Neural Nets 神经网络 - Multi-Layer Feed-Forward Neural Network - 《机器学习》

Structure of Multilayer neural network
Defining a network topology

Structure of Multilayer neural network

The inputs to the network correspond to the attributes measured for each training tuple
Inputs are fed simultaneously into the units making up the input layer
They are then weighted and fed simultaneously to a hidden layer
- The number of hidden layers is arbitrary (1 hidden layer in the example above).
- The number of hidden units is arbitrary (3 hidden units in the example above).
The weighted outputs of the last hidden layer are input to units making up the output layer, which emits the network’s prediction
The network is feed-forward: none of the weights cycles back to an input unit or to an output unit of a previous layer 网络是前馈的:没有一个权值循环回上一层的输入单位或输出单位
From a statistical point of view, networks perform nonlinear regression: given enough hidden units and enough training samples, they can closely approximate any function (output) 从统计学的角度来看，网络执行非线性回归:给定足够的隐藏单元和足够的训练样本，它们可以接近任何函数(输出)

Defining a network topology

Decide the network topology
- Specify the number of units in the input layer: usually _one input unit per attribute _in the data (but nominal attributes can have one input per value). 指定输入层中的单元数:通常数据中的每个属性都有一个输入单元(但标称属性可以每个值有一个输入)。
- the number of hidden layers (at least one, and commonly only one)
  - the number of units in each hidden layer
- and the number of units in the output layer
Output, one unit per response variable. In a typical binary classification problem only one output unit is used and a threshold is applied to the output value to select the class label. The value can be interpreted as a probability of belonging to the positive class, and in this way a neural network can be used as a probablistic model.
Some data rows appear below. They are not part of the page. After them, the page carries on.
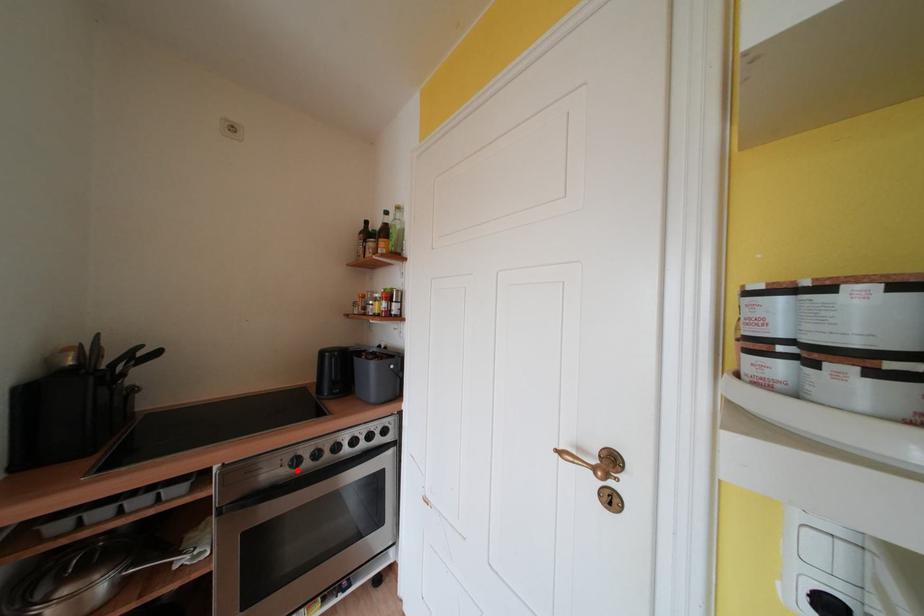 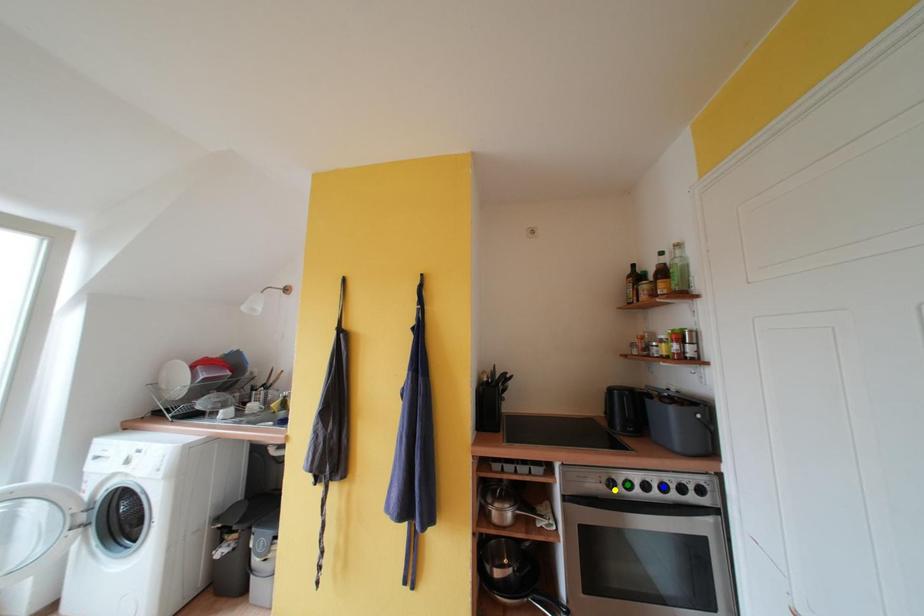 Question: I am providing you with two images of the same scene from different viewpoints. A red point is marked on the first image. You are given multiple points on the second image. Which point in image 2 is actually the same real-world point as the red point in image 1?

Choices:
 (A) yellow point
 (B) green point
 (C) blue point

Answer: (A) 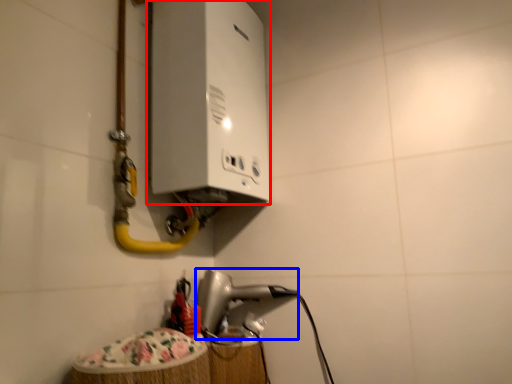 Question: Which point is further to the camera, appliance (highlighted by a red box) or appliance (highlighted by a blue box)?

Choices:
 (A) appliance
 (B) appliance

Answer: (B) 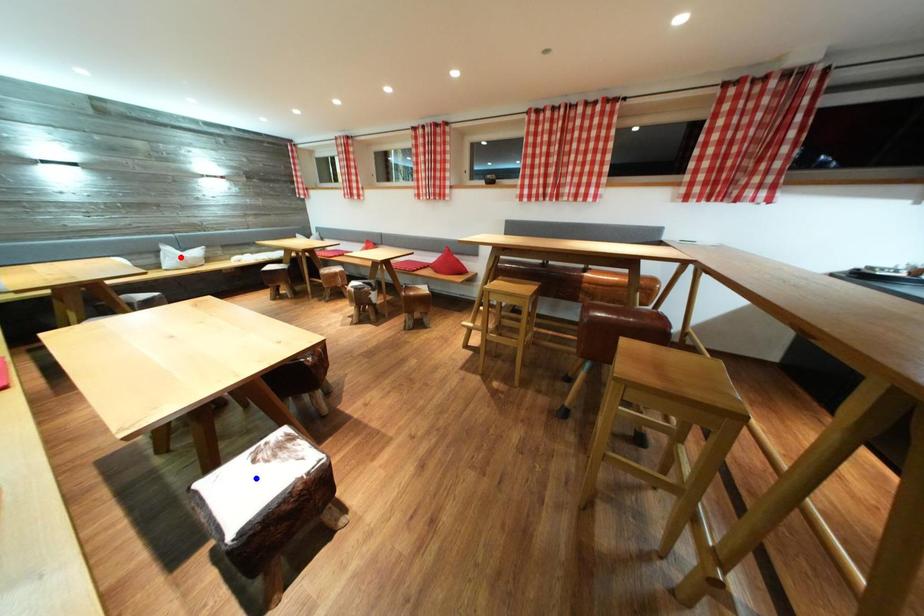 Question: In the image, two points are highlighted. Which point is nearer to the camera? Reply with the corresponding letter.

Choices:
 (A) blue point
 (B) red point

Answer: (A) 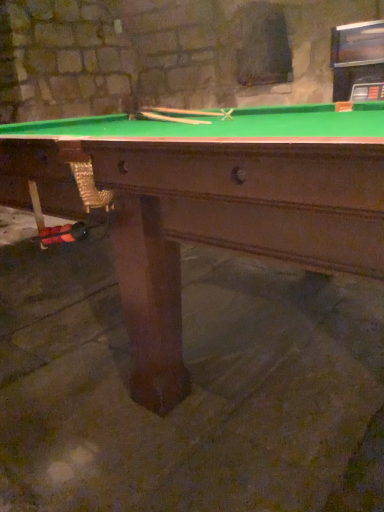 Question: Can you confirm if green felt pool table at center is positioned to the left of wooden cue at center, which ranks as the 2th cue in top-to-bottom order?

Choices:
 (A) yes
 (B) no

Answer: (B)

Question: Is green felt pool table at center placed right next to wooden cue at center, the first cue when ordered from bottom to top?

Choices:
 (A) yes
 (B) no

Answer: (B)

Question: Can you confirm if green felt pool table at center is bigger than wooden cue at center, the first cue when ordered from bottom to top?

Choices:
 (A) yes
 (B) no

Answer: (A)

Question: Is wooden cue at center, the first cue when ordered from bottom to top, a part of green felt pool table at center?

Choices:
 (A) no
 (B) yes

Answer: (B)

Question: From a real-world perspective, is green felt pool table at center located beneath wooden cue at center, the first cue when ordered from bottom to top?

Choices:
 (A) yes
 (B) no

Answer: (A)

Question: From the image's perspective, is green felt pool table at center positioned above or below wooden cue at center, the first cue when ordered from bottom to top?

Choices:
 (A) below
 (B) above

Answer: (A)

Question: From a real-world perspective, is green felt pool table at center positioned above or below wooden cue at center, the first cue when ordered from bottom to top?

Choices:
 (A) below
 (B) above

Answer: (A)

Question: Would you say green felt pool table at center is inside or outside wooden cue at center, the first cue when ordered from bottom to top?

Choices:
 (A) inside
 (B) outside

Answer: (B)

Question: Looking at their shapes, would you say green felt pool table at center is wider or thinner than wooden cue at center, the first cue when ordered from bottom to top?

Choices:
 (A) thin
 (B) wide

Answer: (B)

Question: Relative to green felt pool table at center, is wooden cue at center, the second cue ordered from the bottom, in front or behind?

Choices:
 (A) behind
 (B) front

Answer: (A)

Question: Is wooden cue at center, the second cue ordered from the bottom, to the left or to the right of green felt pool table at center in the image?

Choices:
 (A) left
 (B) right

Answer: (A)

Question: Choose the correct answer: Is wooden cue at center, the second cue ordered from the bottom, inside green felt pool table at center or outside it?

Choices:
 (A) outside
 (B) inside

Answer: (B)

Question: Considering the positions of wooden cue at center, the first cue in the top-to-bottom sequence, and green felt pool table at center in the image, is wooden cue at center, the first cue in the top-to-bottom sequence, taller or shorter than green felt pool table at center?

Choices:
 (A) tall
 (B) short

Answer: (B)

Question: Does point (190, 119) appear closer or farther from the camera than point (129, 151)?

Choices:
 (A) farther
 (B) closer

Answer: (A)

Question: In terms of height, does wooden cue at center, which ranks as the 2th cue in top-to-bottom order, look taller or shorter compared to green felt pool table at center?

Choices:
 (A) tall
 (B) short

Answer: (B) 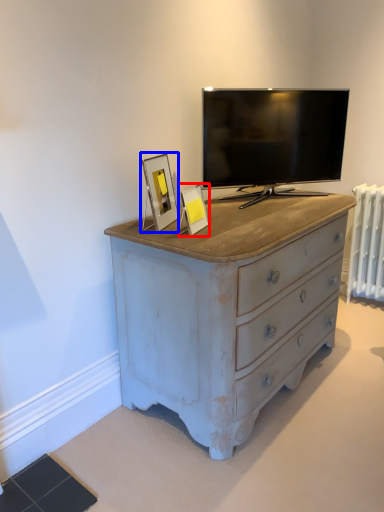 Question: Which object appears closest to the camera in this image, picture frame (highlighted by a red box) or picture frame (highlighted by a blue box)?

Choices:
 (A) picture frame
 (B) picture frame

Answer: (A) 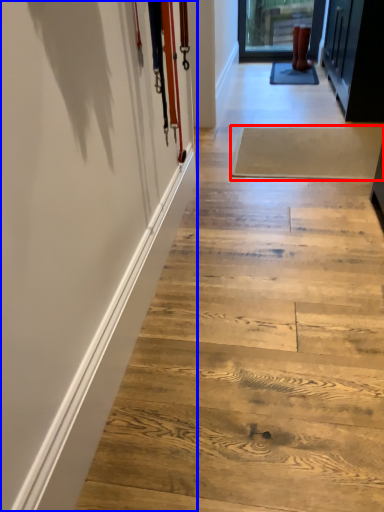 Question: Among these objects, which one is farthest to the camera, plank (highlighted by a red box) or barn door (highlighted by a blue box)?

Choices:
 (A) plank
 (B) barn door

Answer: (A) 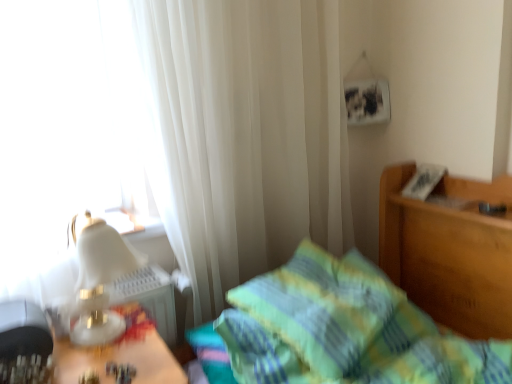 Question: Considering the relative sizes of white sheer curtain at upper left and green plaid bedspread at center in the image provided, is white sheer curtain at upper left taller than green plaid bedspread at center?

Choices:
 (A) no
 (B) yes

Answer: (B)

Question: Considering the relative sizes of white sheer curtain at upper left and green plaid bedspread at center in the image provided, is white sheer curtain at upper left thinner than green plaid bedspread at center?

Choices:
 (A) yes
 (B) no

Answer: (A)

Question: Does white sheer curtain at upper left have a larger size compared to green plaid bedspread at center?

Choices:
 (A) yes
 (B) no

Answer: (B)

Question: Is white sheer curtain at upper left further to camera compared to green plaid bedspread at center?

Choices:
 (A) no
 (B) yes

Answer: (B)

Question: Is white sheer curtain at upper left far away from green plaid bedspread at center?

Choices:
 (A) no
 (B) yes

Answer: (A)

Question: From a real-world perspective, is white sheer curtain at upper left physically above green plaid bedspread at center?

Choices:
 (A) no
 (B) yes

Answer: (B)

Question: Considering the relative sizes of white glossy table lamp at left and white sheer curtain at upper left in the image provided, is white glossy table lamp at left wider than white sheer curtain at upper left?

Choices:
 (A) no
 (B) yes

Answer: (B)

Question: Is white glossy table lamp at left positioned with its back to white sheer curtain at upper left?

Choices:
 (A) yes
 (B) no

Answer: (B)

Question: Can you confirm if white glossy table lamp at left is taller than white sheer curtain at upper left?

Choices:
 (A) no
 (B) yes

Answer: (A)

Question: Does white glossy table lamp at left lie behind white sheer curtain at upper left?

Choices:
 (A) yes
 (B) no

Answer: (B)

Question: Is white glossy table lamp at left closer to camera compared to white sheer curtain at upper left?

Choices:
 (A) no
 (B) yes

Answer: (B)

Question: Is white sheer curtain at upper left located within white glossy table lamp at left?

Choices:
 (A) no
 (B) yes

Answer: (A)

Question: Is green plaid bedspread at center oriented towards green plaid pillow at center?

For classification of more than two classes, one output unit per class is used and the highest-valued class is selected for the label.在典型的二值分类问题中，只使用一个输出单元，并对输出值应用一个阈值来选择类标签。这个值可以解释为属于正类的概率，这样神经网络就可以作为一个概率模型。对于多于两个类的分类，每个类使用一个输出单元，并为标签选择值最高的类。
Choose an activation function for each hidden and output unit (explained later) 为每个隐藏和输出单元选择一个激活函数
Usually randomly, determine initial values for the weights. 通常是随机的，确定权重的初始值。
Once a network has been trained, if its accuracy is unacceptable, try a different network topology or a different set of initial weights or maybe different activation functions. Use trial-and-error or there are methods that systematically search for a high-performing topology. 一旦一个网络被训练过，如果它的准确性是不可接受的，那么尝试不同的网络拓扑或不同的初始权值集，或者可能是不同的激活函数。使用试错法，或者有一些系统地搜索高性能拓扑的方法。